After weeks of odd occurrences and vandalism in the store, the uptight store manager convinces his most loyal employee and a defiant employee who he was always at odds with to stay after hours to solve the mystery of who is wrecking the store. What they find is much more than they ever bargained for.
I got a copy of Horrorstor in the mail and at first glance I honestly confused it for an Ikea catalog. At first, I was really confused why they made it so faux-Ikea centric. After reading the book, it makes total sense. The story has two different tones that I think blend it really well. The first part of the book really well establishes the characters, both the human characters and the location character: Orsk, the Ikea ripoff store. The extremely regimented and orderly mentality of the store culture becomes a focal point in the behaviors of all the characters and becomes a central character in itself.
The first part speaks about how Orsk is a microcosm of the world we live in. It speaks of how we live in a regimented world and spoke of the trials and tribulations the characters go through to make it work in this world. It’s here where the book spins its magic. The way the Orsk world works spins perfectly into the supernatural world is seamless. Where Orsk stands once stood a penitentiary with a sadistic warden who uses work to purge the sins of his inmates. It begins to seep into reality as the spirit of the warden captures and punishes each of the main characters for their personality traits that Orsk best/worst exemplifies.

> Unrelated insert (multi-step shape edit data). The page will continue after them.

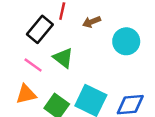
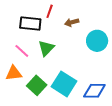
black rectangle: (40, 29) -> (30, 24), turned 50
green triangle: (63, 58) -> (46, 48), turned 30

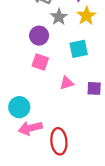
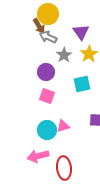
pink triangle: (67, 83) -> (63, 126), moved
cyan circle: (19, 107) -> (47, 130), moved

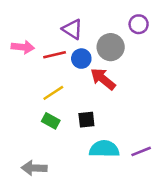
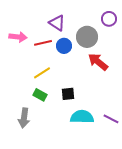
red arrow: (103, 79) -> (98, 62), moved
purple line: (141, 151) -> (111, 119), turned 49
gray arrow: (34, 168) -> (24, 118), moved, turned -84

I found myself really engrossed in the book. While a good 250 pages, it was a very quick read (2 days commute to work on the subway). The sinister nature of the supernatural reminds me a lot of the 90s Asian horror film phenomenon that spawned the Ring, The Grudge, and One Missed Call. Each of the characters seemed palpable and real. The premise seems quite well-thought out in its description of the inner workings of big box stores and how the original penitentiaries worked to “cure” inmates. All in all, it worked really well for Horrorstor. Sure it is not Pride & Prejudice or War and Peace, but it was a great read, a nice scare and something I could easily see made into a film. You won’t be disappointed in this book, so check it out.